Bourquin, however, is inapposite to the present case. Here, the substitute plaintiff has presented a new theory on the day of the trial that would have required a delay in the trial for arguments to take place on the issue of whether expert testimony was necessary to determine if a chemotherapy drug was administered negligently. The court found that to prove medical malpractice under Connecticut law, with certain exceptions that are not applicable here, there must be expert evidence to show that the defendants in the present case breached the applicable standard of care. The evidence proffered by the substitute plaintiff — photographs of the plaintiff before and after her hospital stay — did not address the required standard of care or the defendants’ alleged breach of that standard. The substitute plaintiffs argument that the trial should have been delayed for her to obtain hospital records in an attempt to show that the defendants’ monitoring and administration of ARA-C was negligent is unavailing. The court stated, and we agree, that the substitute plaintiff alleged in her complaint a breach of a standard of care by a health provider and, to establish that breach, expert testimony was required. No expert testimony was properly brought before the court and, therefore, the substitute plaintiffs argument must fail. Accordingly, we conclude that the trial court did not abuse its discretion in refusing the substitute plaintiffs request.

*762V

The substitute plaintiff next claims that the court abused its discretion in hearing the defendants’ motions for summary judgment without first scheduling and hearing motions for permission to file supplemental motions for summary judgment in accordance with Practice Book § 17-44.7 Specifically, she claims that the court never gave the defendants permission to file motions for summary judgment relative to the issue of expert testimony and, thereby, did not afford her “the opportunity to prepare for any motion for summary judgment.”

The record indicates that the defendants filed motions for permission to file supplemental motions for summary judgment dated August 21,1998, to supplement their initial motions for summary judgment dated June 24,1998, on the ground that the substitute plaintiff had failed to produce expert testimony concerning the standard of care.
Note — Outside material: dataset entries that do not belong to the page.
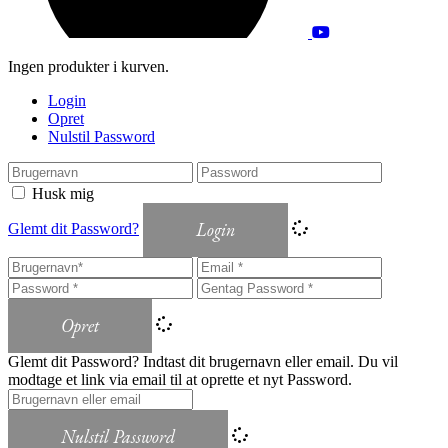
Ingen produkter i kurven.
Login
Opret
Nulstil Password
Husk mig
Login
Glemt dit Password?
Opret
Glemt dit Password? Indtast dit brugernavn eller email. Du vil
modtage et link via email til at oprette et nyt Password.
Nulstil Password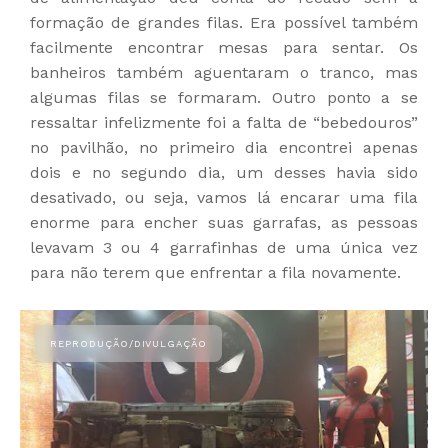
formação de grandes filas. Era possível também
facilmente encontrar mesas para sentar. Os
banheiros também aguentaram o tranco, mas
algumas filas se formaram. Outro ponto a se
ressaltar infelizmente foi a falta de “bebedouros”
no pavilhão, no primeiro dia encontrei apenas
dois e no segundo dia, um desses havia sido
desativado, ou seja, vamos lá encarar uma fila
enorme para encher suas garrafas, as pessoas
levavam 3 ou 4 garrafinhas de uma única vez
para não terem que enfrentar a fila novamente.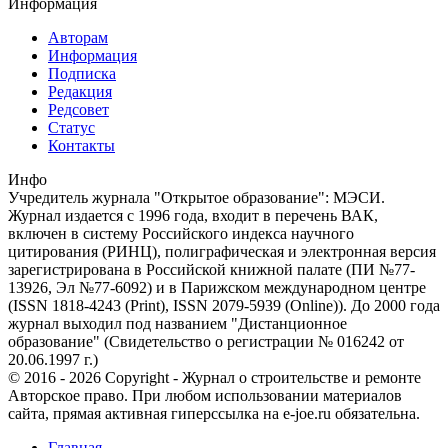
Информация
Авторам
Информация
Подписка
Редакция
Редсовет
Статус
Контакты
Инфо
Учредитель журнала "Открытое образование": МЭСИ.
Журнал издается с 1996 года, входит в перечень ВАК,
включен в систему Российского индекса научного
цитирования (РИНЦ), полиграфическая и электронная версия
зарегистрирована в Российской книжной палате (ПИ №77-
13926, Эл №77-6092) и в Парижском международном центре
(ISSN 1818-4243 (Print), ISSN 2079-5939 (Online)). До 2000 года
журнал выходил под названием "Дистанционное
образование" (Свидетельство о регистрации № 016242 от
20.06.1997 г.)
© 2016 - 2026 Copyright - Журнал о строительстве и ремонте
Авторское право. При любом использовании материалов
сайта, прямая активная гиперссылка на e-joe.ru обязательна.
Главная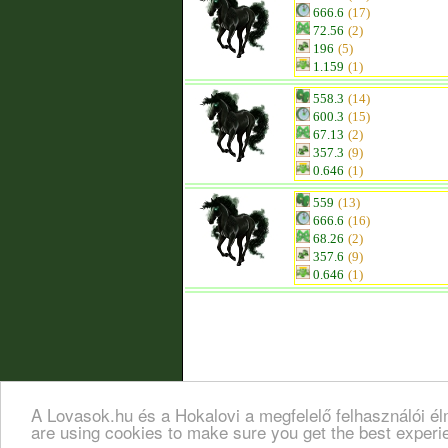
666.6
(17)
72.56
(2)
196
(5)
1.159
(1)
558.3
(14)
600.3
(15)
67.13
(2)
357.3
(9)
0.646
(1)
559
(13)
666.6
(16)
68.26
(2)
357.6
(9)
0.646
(1)
A Lovasok.hu és a Hokalovi a megfelelő felhasználói é
are using cookies to make sure you get the best exper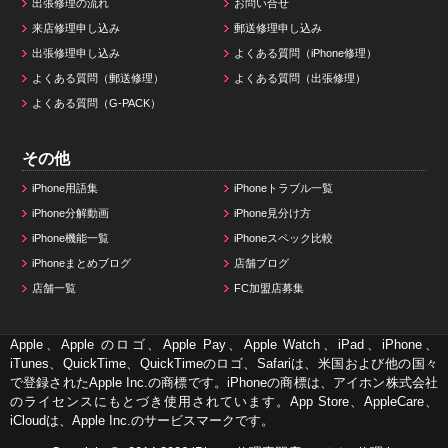
出張修理の流れ
お問い合せ
来店修理申し込み
郵送修理申し込み
出張修理申し込み
よくある質問（iPhone修理）
よくある質問（郵送修理）
よくある質問（出張修理）
よくある質問（G-PACK）
その他
iPhone用語集
iPhoneトラブル一覧
iPhone分解動画
iPhone見分け方
iPhone機能一覧
iPhoneスペック比較
iPhoneまとめブログ
店舗ブログ
店舗一覧
FC加盟店募集
Apple、Apple のロゴ、Apple Pay、Apple Watch、iPad、iPhone、
iTunes、QuickTime、QuickTimeのロゴ、Safariは、米国および他の国々
で登録されたApple Inc.の商標です。iPhoneの商標は、アイホン株式会社
のライセンスにもとづき使用されています。App Store、AppleCare、
iCloudは、Apple Inc.のサービスマークです。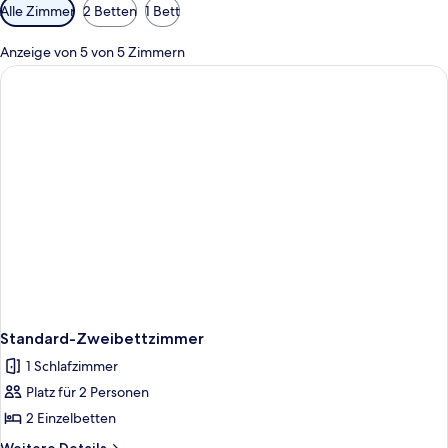
Verfügbare
Alle Zimmer
2 Betten
1 Bett
Filter
für
Anzeige von 5 von 5 Zimmern
Zimmer
Standard-Zweibettzimmer
1 Schlafzimmer
Platz für 2 Personen
2 Einzelbetten
Weitere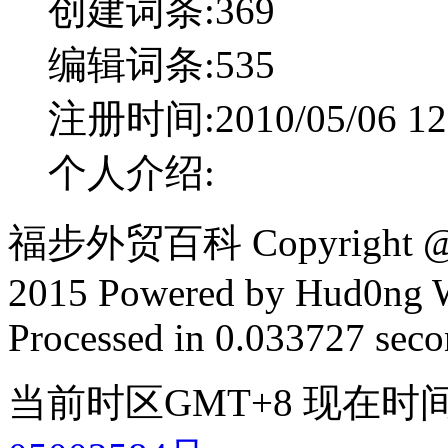
创建词条:
369
编辑词条:
535
注册时间:
2010/05/06 12
个人介绍:
福步外贸百科 Copyright @ F
2015 Powered by Hud0ng 
Processed in 0.033727 secon
当前时区GMT+8 现在时间是 2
The motions for permission to file supplemental motions for summary judgment were granted on September 29,1998. A hearing on the supplemental motions for summary judgment was scheduled for January 25,1999. The substitute plaintiff had approximately four months to prepare from the court’s decision granting the defendants’ motions for permission to file supplemental motions for summary judgment to when the court heard argument on the defendants’ supplemental motions for summary judgment. Accordingly, we find that the court did not abuse its discretion in this matter.

VI

The substitute plaintiff next claims that the court improperly granted the defendants’ supplemental motions for summary judgment when the plaintiffs treating oncologist had been noticed properly and could *763have been used as an expert. Additionally, the substitute plaintiff claims that she should have been allowed to proceed with her claim that the failure to administer ARA-C properly is an issue that is not so complex as to require expert testimony. Because the substitute plaintiff has failed to analyze and to brief this claim properly on appeal, it is deemed abandoned. See In re Bruce R., 234 Conn. 194, 215-16, 662 A.2d 107 (1995) (appellate court may decline to review claims not properly briefed and analyzed); State v. Henderson, 47 Conn. App. 542, 558-59, 706 A.2d 480, cert. denied, 244 Conn. 908, 713 A.2d 829 (1998) (same).

VII

The substitute plaintiff next argues that the court abused its discretion “by casting aspersions upon [her] counsel” and “suggesting some sort of abuse of process relative to compliance with Practice Book § 13-4” and, thereby, displayed a prejudicial attitude toward her counsel. The substitute plaintiff refers us to the trial transcript dated January 25, 1999. She has not referenced, however, specific pages from which we can determine whether the trial court did cast aspersions on her counsel, nor did she refer us to specific portions of the twenty-one pages of transcript in which the trial court suggests some sort of abuse of process. Claims not properly briefed on appeal will not be reviewed by this court and will be treated as having been abandoned. In re Bruce R., supra, 234 Conn. 215; State v. Henderson, supra, 47 Conn. App. 558-59.

VIII

The substitute plaintiff finally claims that the court improperly granted the defendants’ supplemental motions for summary judgment on the basis of the deposition testimony of Spom, the plaintiffs treating oncologist. Specifically, she contends that the deposition testimony of Sporn should not have been deemed *764to be conclusive and, therefore, that she should have been allowed to clarify or contradict it at trial. We disagree.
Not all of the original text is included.